La salariée avait été recrutée en 2008, titularisée en contrat à durée indéterminée, puis promue directrice à temps plein à compter d’octobre 2019. Après un arrêt de travail, le médecin du travail l’a déclarée inapte le 22 juillet 2020, avec les mentions « tout maintien du salarié dans un emploi serait gravement préjudiciable à sa santé » et « inapte au poste, inapte à tous postes de l’entreprise ». L’employeur a procédé à un licenciement en date du 17 août 2020.

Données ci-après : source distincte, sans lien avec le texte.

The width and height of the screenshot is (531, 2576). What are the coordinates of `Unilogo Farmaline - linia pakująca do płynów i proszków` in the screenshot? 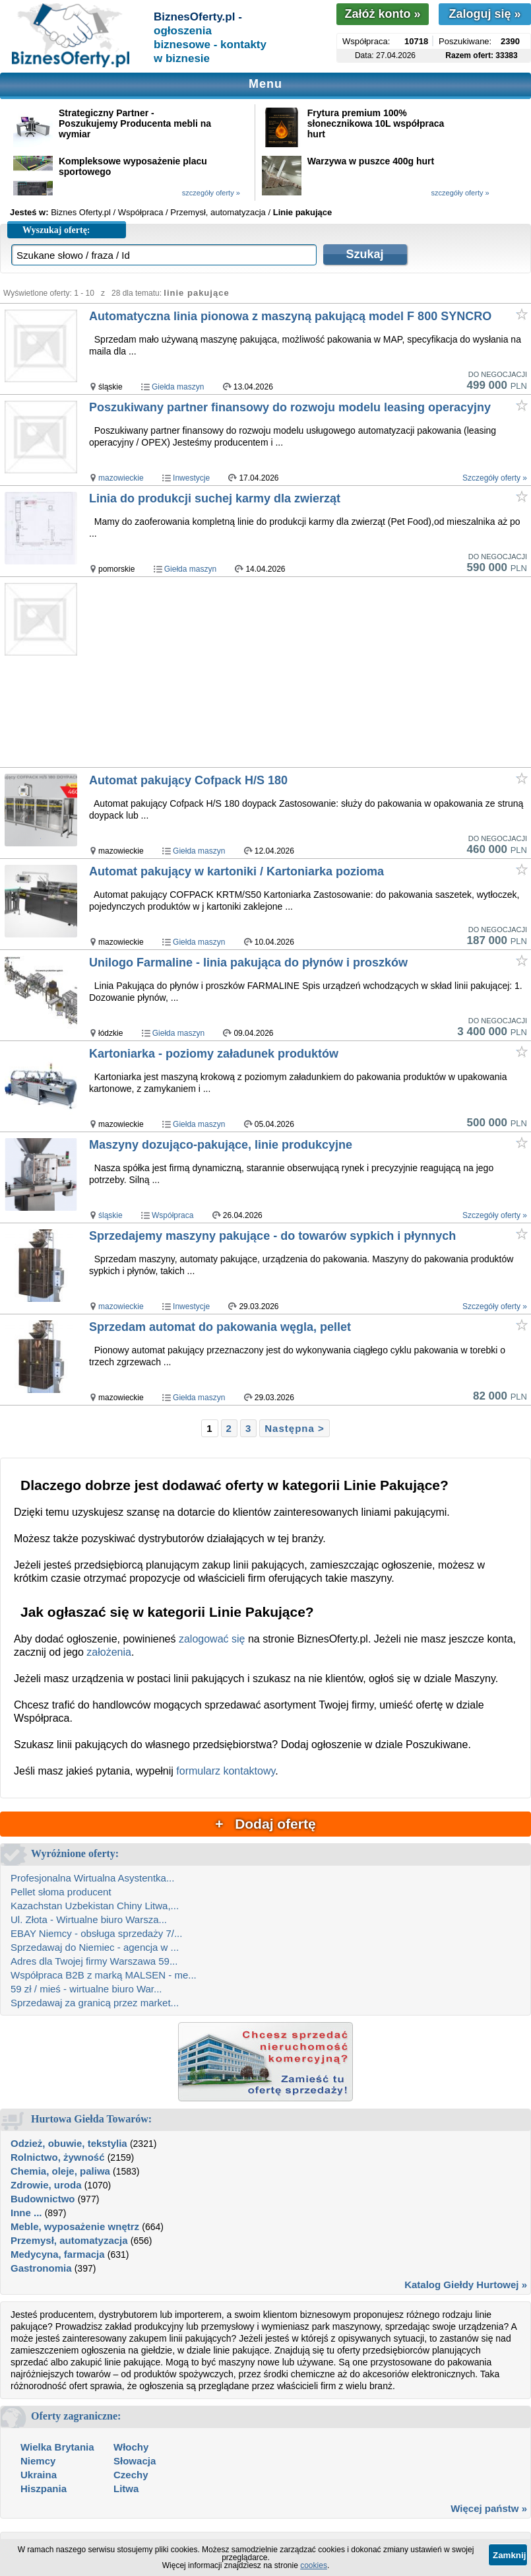 It's located at (248, 962).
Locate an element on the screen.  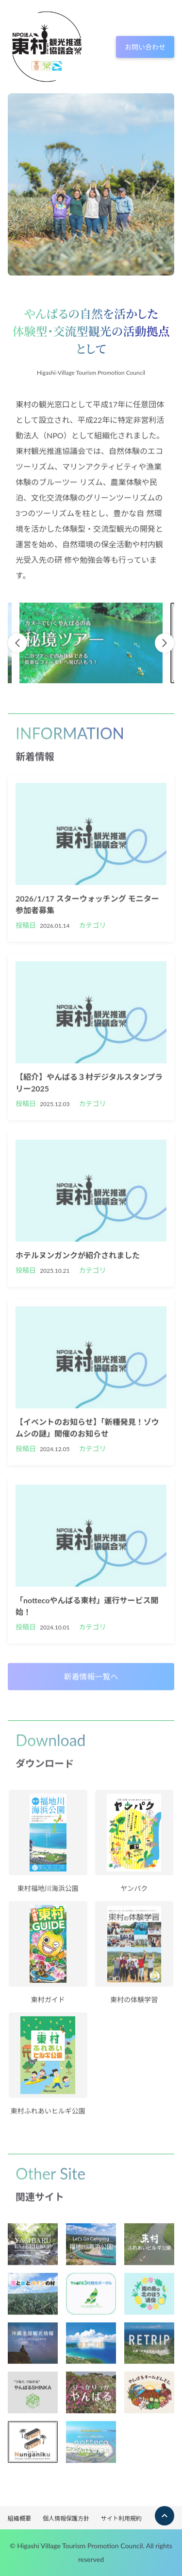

Le conseil de prud’hommes de Bayonne, par jugement du 19 janvier 2023, a rejeté l’essentiel des demandes de la salariée. Devant la Cour d’appel de Pau, l’employeur soulevait une fin de non-recevoir tirée d’une seconde instance relative à la liquidation d’astreinte. La cour relève que « l’instance sur la liquidation de l’astreinte (21/158) a été jugée de façon totalement distincte et indépendante de l’instance au fond (20/361) », de sorte que les demandes sont recevables.

La question posée portait d’abord sur l’articulation des règles d’ordre public gouvernant l’inaptitude et l’unicité du motif de rupture, ensuite sur la réalité d’un manquement de l’employeur à son obligation de sécurité. La cour affirme que « les dispositions susvisées, d’ordre public, font obstacle à ce que l’employeur prononce un licenciement pour un autre motif que l’inaptitude », en sorte que « seul le licenciement pour inaptitude prononcé dans la lettre de licenciement de la salariée sera examiné ». Elle écarte tout manquement à l’obligation de sécurité, refuse le rappel de salaire post-inaptitude, mais accueille des demandes de congés payés et de frais professionnels.